I want to download a lot of files which have all similar names: xxx/1.jpg, xxx/2.jpg, xxx/3.jpg, and so on to C:/Brawa/. So I write:

CURL https://example/xxx/[1-3].jpg -o C:/Brawa/#1.jpg

Now I want the name of the source file to correspond with the name of the target file: C:/Brawa/xxx/1.jpg; C:/Brawa/xxx/2.jpg; C:/Brawa/xxx/3.jpg, and so on.

I use the command-line:

CURL https://example/xxx/[1-3].jpg -o --remote-name C:/Brawa/*.jpg

Something does not work, but what did I make wrong?


Solution 1:

Option values must be adjacent. With all Unix or Unix-based programs, and most C-based ones, if you specify an option with a value, like here -o C:/some/path, you must keep the option 'flag' and its value together, you can't insert something else in between. In nearly all cases you can either use consecutive arguments like shown, or a single concatenated argument like -oC:/some/path (for short-form) or --output=c:/some/path (added equal-sign for long-form, i.e., two hyphens). This is more obvious in Windows (CMD) where you usually use /flag:value all run-together, which discourages you from trying to insert anything in-between.

As you commented to harrymc's answer, --remote-name -o c:/some/path parses correctly but doesn't work -- that's because these give conflicting instructions, and it obeys only the first one. -o c:/some/path --remote-name would also parse, but only obey the first (which if that's a file would write every URL to the same file, leaving only the last one, and if it's a directory would fail to write at all).

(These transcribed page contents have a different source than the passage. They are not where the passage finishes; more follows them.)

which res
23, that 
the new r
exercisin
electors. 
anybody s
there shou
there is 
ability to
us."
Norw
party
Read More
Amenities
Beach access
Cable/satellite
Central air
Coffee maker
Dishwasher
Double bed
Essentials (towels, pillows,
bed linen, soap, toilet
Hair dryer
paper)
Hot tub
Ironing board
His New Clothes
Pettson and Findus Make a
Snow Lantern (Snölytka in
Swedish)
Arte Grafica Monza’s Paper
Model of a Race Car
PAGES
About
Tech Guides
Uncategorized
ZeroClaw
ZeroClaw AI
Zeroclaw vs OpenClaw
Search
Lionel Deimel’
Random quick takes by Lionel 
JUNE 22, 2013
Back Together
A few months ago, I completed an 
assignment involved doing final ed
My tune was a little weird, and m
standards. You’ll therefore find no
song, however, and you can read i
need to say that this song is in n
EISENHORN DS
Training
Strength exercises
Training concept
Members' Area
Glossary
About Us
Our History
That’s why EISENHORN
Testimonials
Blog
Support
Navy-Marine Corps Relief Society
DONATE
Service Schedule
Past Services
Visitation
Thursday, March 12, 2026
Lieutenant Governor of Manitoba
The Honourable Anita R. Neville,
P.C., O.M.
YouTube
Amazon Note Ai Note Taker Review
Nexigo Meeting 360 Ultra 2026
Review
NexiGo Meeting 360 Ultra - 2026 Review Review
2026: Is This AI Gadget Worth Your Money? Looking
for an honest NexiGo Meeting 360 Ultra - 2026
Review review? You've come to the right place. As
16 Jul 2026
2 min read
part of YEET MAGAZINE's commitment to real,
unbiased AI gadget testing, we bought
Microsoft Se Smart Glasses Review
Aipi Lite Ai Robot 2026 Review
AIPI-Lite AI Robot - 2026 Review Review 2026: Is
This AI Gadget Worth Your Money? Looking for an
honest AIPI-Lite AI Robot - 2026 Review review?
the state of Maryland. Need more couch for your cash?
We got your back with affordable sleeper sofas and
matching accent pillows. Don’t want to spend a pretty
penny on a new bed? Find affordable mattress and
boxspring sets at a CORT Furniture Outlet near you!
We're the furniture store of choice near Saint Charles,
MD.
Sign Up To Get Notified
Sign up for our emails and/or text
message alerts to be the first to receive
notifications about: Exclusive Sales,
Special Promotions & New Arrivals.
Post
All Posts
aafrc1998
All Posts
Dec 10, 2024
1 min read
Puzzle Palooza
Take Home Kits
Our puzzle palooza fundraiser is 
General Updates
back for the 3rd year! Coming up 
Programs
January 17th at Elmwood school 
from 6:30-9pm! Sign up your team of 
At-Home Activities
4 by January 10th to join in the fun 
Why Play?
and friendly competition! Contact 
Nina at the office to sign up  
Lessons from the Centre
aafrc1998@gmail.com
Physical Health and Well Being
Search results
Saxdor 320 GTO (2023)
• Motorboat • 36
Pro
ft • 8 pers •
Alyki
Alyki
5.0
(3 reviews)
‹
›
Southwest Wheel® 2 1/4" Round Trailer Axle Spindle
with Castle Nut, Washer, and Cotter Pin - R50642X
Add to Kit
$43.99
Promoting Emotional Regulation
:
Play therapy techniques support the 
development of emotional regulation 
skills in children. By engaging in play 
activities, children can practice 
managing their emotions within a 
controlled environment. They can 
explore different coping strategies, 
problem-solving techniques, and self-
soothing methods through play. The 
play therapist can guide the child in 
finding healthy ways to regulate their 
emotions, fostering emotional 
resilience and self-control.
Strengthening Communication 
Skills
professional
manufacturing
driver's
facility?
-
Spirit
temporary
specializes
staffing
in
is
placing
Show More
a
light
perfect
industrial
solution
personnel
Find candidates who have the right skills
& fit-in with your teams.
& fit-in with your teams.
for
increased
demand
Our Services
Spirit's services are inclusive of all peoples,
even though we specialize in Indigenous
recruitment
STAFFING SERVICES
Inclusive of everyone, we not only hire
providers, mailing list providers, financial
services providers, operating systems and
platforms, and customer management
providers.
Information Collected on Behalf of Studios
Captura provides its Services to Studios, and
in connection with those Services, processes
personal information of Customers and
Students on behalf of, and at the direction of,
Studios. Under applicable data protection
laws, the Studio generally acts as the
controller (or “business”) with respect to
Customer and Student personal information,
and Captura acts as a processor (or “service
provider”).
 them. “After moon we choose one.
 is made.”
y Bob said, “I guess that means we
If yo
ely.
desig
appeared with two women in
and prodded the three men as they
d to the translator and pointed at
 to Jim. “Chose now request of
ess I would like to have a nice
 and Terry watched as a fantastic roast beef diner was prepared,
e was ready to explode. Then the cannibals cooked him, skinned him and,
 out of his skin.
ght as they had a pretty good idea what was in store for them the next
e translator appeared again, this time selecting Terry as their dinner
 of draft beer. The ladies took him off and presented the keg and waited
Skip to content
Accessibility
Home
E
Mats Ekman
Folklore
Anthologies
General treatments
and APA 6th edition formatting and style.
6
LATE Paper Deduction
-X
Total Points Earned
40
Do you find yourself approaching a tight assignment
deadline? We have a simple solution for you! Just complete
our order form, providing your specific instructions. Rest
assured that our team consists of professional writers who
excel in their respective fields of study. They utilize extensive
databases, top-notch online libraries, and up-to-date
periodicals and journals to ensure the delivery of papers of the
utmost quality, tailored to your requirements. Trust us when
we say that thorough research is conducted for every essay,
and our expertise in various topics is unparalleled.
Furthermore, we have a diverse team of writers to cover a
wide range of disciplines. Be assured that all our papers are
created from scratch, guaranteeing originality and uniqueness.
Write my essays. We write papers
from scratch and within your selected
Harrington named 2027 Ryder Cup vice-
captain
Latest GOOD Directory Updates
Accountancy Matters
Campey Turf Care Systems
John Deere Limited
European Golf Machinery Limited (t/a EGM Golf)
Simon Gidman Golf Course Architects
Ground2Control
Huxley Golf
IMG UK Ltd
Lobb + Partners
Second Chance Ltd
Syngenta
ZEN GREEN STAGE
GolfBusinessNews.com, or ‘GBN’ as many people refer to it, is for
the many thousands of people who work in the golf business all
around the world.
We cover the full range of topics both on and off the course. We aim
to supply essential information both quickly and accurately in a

Aside from Anaksunaman's answer you can change the directory to the desired location, use only --remote-name (or -O uppercase, either way with no value), then change the directory back. CMD supports pushd and popd like most Unix shells, so

 pushd c:\brawa\xxx & curl https://example/xxx/[1-3].jpg -O & popd

Solution 2:

Assuming you are using an up-to-date version of curl (version 7.73.0 or higher), you should be able to add the new --output-dir option to specify an output directory e.g.:

curl https://example/xxx/[1-3].jpg -O --output-dir "C:/Brawa/xxx"

Note that -O (capital oh) is the same as --remote-name in the example above.

Up-to-date official curl binaries for Windows are available here and option documentation for the most recent versions of curl is available here.


Note that to dynamically create folders, you can use the --create-dirs option to curl (per the curl man page section for --output-dir). However, this seems to be based on the --output-dir option in the example above, so changing this value might require additional scripting (I was unable to get the suggestion listed in harrymc's answer to this question working correctly under Windows 7).